Mark Pestronk
Mark Pestronk

Q: I have noticed that when travel suppliers present us with their standard commission or override contracts, they often use the word "partner" or "partnership" in the title of the contract. Examples are "preferred partner agreement," "strategic partnership contract" or "marketing partnership agreement." I find it ironic that any supplier calls us a partner, since suppliers generally treat agencies as anything but true partners. In any case, does using the name "partner" create any liability for us?



A: Suppliers' use of the words "partner" or "partnership" is just happy talk designed to entice you into signing.

However, an aggressive attorney for a client who suffers a loss due to the supplier's negligence could at least try to sue your agency under the partnership theory, using the title as alleged evidence of your liability.

In law, the basic rule of a partnership is that each partner is liable for all the obligations to third parties. In other words, each partner is responsible for the acts or omissions of all the partners within the scope of the partnership, even if the partner being sued had nothing to do with the act or omission or even knew anything about it.

So it is legally risky to be a partner of a travel supplier.
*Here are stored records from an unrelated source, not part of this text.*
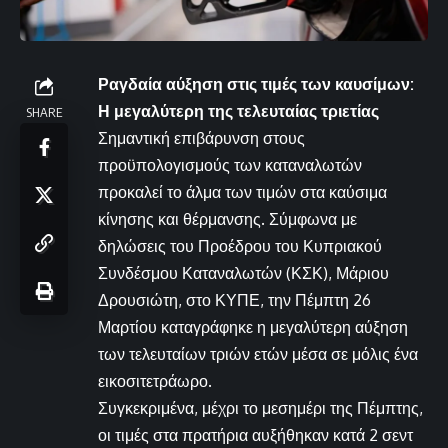
Ραγδαία αύξηση στις τιμές των καυσίμων:
Η μεγαλύτερη της τελευταίας τριετίας
SHARE
Σημαντική επιβάρυνση στους
προϋπολογισμούς των καταναλωτών
προκαλεί το άλμα των τιμών στα καύσιμα
κίνησης και θέρμανσης. Σύμφωνα με
δηλώσεις του Προέδρου του Κυπριακού
Συνδέσμου Καταναλωτών (ΚΣΚ), Μάριου
Δρουσιώτη, στο ΚΥΠΕ, την Πέμπτη 26
Μαρτίου καταγράφηκε η μεγαλύτερη αύξηση
των τελευταίων τριών ετών μέσα σε μόλις ένα
εικοσιτετράωρο.
Συγκεκριμένα, μέχρι το μεσημέρι της Πέμπτης,
οι τιμές στα πρατήρια αυξήθηκαν κατά 2 σεντ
If something goes wrong on a trip due to the supplier's negligence or breach of contract, your agency is liable.

For example, if a cruise line negligently fails to warn passengers about potential dangers at a port, the partner of the cruise line could be liable for that negligence. The injured passenger could sue the partner without suing the cruise line.

Of course, naming the contract a "partnership" agreement or the like does not necessarily make you the supplier's partner as a matter of law.

To be a partner, there must be an agreement that provides that the partners share in the profits and losses of the partnership.

Obviously, there is no sharing of profits and losses under travel supplier agreements. Therefore, these agreements do not create actual partnerships, so the agency should not be held liable for the suppliers' acts or omissions.

Nevertheless, an aggressive plaintiff's lawyer would undoubtedly try to make the most out of the title to the agreement, if he or she obtained a copy during the course of a lawsuit.

Since an agency is not otherwise liable for the acts or omissions of travel suppliers, the title could enable the attorney to at least allege that you are liable as the supplier's partner.

Whether a judge or jury would agree that you are the supplier's partner is unlikely, but I am sure that you will agree that it would be best not to give an aggressive lawyer any more ammunition. Therefore, I recommend that you try to change the word "partner" to "agent" and "partnership" to "agency."

If the supplier will not agree to that change, try to add a provision to the agreement stating that the supplier will indemnify your agency against all claims arising out of acts or omissions of the supplier or any allegation that you are the partner of the supplier.